Instructions to follow: Take each line in the entries below that holds "الفائدة" and show it.

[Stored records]
◆ ◆ ◆ ◆

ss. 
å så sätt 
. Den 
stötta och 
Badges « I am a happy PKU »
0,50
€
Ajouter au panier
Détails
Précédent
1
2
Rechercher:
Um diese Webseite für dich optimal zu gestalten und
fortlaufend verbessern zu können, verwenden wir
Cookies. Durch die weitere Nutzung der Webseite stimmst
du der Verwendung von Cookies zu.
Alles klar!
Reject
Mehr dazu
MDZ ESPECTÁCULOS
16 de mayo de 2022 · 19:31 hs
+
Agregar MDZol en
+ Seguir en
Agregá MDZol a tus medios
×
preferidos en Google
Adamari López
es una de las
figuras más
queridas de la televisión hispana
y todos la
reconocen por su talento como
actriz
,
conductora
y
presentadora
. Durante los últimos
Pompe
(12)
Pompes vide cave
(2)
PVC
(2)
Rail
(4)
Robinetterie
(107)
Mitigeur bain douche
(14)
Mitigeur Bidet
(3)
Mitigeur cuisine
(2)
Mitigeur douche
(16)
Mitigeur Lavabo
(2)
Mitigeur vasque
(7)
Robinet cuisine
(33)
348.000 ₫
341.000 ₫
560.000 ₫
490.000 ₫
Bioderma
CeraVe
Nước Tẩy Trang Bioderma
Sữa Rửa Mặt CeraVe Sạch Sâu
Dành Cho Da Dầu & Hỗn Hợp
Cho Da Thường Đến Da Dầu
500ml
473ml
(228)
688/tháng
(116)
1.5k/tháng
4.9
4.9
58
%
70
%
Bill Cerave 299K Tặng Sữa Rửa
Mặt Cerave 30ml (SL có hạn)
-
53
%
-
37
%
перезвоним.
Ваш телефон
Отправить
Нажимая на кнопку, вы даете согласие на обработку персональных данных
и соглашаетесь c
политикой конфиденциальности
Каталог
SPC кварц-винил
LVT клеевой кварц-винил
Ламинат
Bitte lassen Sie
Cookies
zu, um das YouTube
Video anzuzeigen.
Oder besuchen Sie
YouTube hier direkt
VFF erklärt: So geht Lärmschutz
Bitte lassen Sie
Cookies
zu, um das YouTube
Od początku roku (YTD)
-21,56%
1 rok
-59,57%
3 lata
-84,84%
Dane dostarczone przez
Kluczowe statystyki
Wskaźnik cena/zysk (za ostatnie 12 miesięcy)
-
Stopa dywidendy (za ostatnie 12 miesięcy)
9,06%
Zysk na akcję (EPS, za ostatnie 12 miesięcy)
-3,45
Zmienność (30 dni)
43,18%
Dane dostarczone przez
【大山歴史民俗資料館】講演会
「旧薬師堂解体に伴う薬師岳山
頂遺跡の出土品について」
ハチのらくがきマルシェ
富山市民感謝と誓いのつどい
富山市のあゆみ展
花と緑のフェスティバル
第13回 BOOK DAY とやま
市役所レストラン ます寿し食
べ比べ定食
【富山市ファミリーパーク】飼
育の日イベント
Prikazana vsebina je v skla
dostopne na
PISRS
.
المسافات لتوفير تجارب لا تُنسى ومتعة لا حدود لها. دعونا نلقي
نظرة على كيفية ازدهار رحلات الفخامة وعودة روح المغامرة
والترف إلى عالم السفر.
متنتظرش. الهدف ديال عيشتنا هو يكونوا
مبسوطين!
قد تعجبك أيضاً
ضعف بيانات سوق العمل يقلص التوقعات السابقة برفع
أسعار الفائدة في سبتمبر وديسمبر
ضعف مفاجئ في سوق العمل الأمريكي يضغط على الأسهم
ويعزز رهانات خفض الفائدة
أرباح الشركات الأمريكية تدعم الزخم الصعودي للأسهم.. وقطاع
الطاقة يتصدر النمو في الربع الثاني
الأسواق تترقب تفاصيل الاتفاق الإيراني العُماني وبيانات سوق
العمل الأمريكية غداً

◆ ◆ ◆ ◆

Solution to this exercise:
أسعار الفائدة في سبتمبر وديسمبر
ويعزز رهانات خفض الفائدة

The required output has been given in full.